Type of Repository Cloud
Supported Content Issues, Pull Requests, README files
RACL Support Yes
Content Filtering Yes

Prerequisites

  • Set up auth on Github
  • Whitelist Search AI domain in GitHub On-Prem instance.

Authorization Support

Search AI supports two types of authentication for communication with GitHub.

  1. Using Personal Access Token
  2. OAuth 2.0 authentication

GitHub Configuration

To use a Personal Access Token for authentication, go to the Developer Settings in your GitHub account and generate a token.

To use OAuth authentication, register a new OAuth application. Provide the basic details of the app. Use one of the following as the callback URLs, depending on your region or deployment.

This will generate client credentials. Use the device flow and client credentials to manually create an access token using an API client tool, such as Postman.

GitHub Connector Configuration in Search AI

Configure the GitHub connector in Search AI. Provide the following fields for authentication with the GitHub application.

  1. Name: Unique identifier for the connector.
  2. Authorization Type: Select the type of authorization.
    1. Personal Access Token (APIKey): If this authentication type is selected, provide the generated token.
    2. OAuth 2.0: If this auth type is selected, provide the client credentials generated above.

Click Connect to authenticate the credentials.

Content Ingestion

Go to the Manage Content page and select the Object type that you want to ingest. Search AI supports ingesting Issues, Pull Requests, and Readme files from GitHub repositories.

To select all the content from the selected object types, select Ingest All Content under Ingestion Filter and click Sync.

You can also ingest selective content by using the Ingest Filtered Content option. Click the Configure link to set Standard Filters on GitHub content.

Standard Filter

Use a standard filter to select the repositories from which content is to be ingested. All the repositories accessible are listed here. Select the required repositories and click Add Selection.

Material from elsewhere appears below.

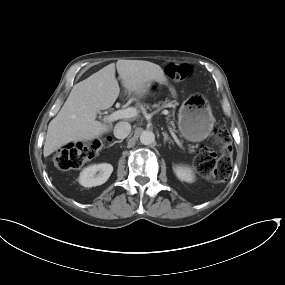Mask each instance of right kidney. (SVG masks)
<instances>
[{"label": "right kidney", "mask_w": 285, "mask_h": 285, "mask_svg": "<svg viewBox=\"0 0 285 285\" xmlns=\"http://www.w3.org/2000/svg\"><path fill=\"white\" fill-rule=\"evenodd\" d=\"M112 172L111 164H94L83 169L79 176V183L84 187L99 186L108 180Z\"/></svg>", "instance_id": "obj_1"}]
</instances>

Upon ingestion, the connector ingests the following fields for different types of content. The kind of content is identified by doc_source_type in the ingested JSON. For each type of content, the repositories to which they belong are captured using the repository_id and repository_name fields. The URL field contains the link to the specific object. Other fields, such as create and update dates, are captured in their respective fields.

For Issues, additional information, such as the status of the issue, comments, reporter, assignee, reactions, closure date, closure by, labels, and other fields, is also captured and stored in the corresponding fields.

RACL Support

Search AI supports access control for content ingested from GitHub accounts.

For all content ingested from GitHub repositories, Search AI currently uses the repository ID as the sys_racl field. This is stored as a permission entity; therefore, use the Permission Entity APIs to associate users with the permission entity corresponding to the repository ID, enabling access to the content.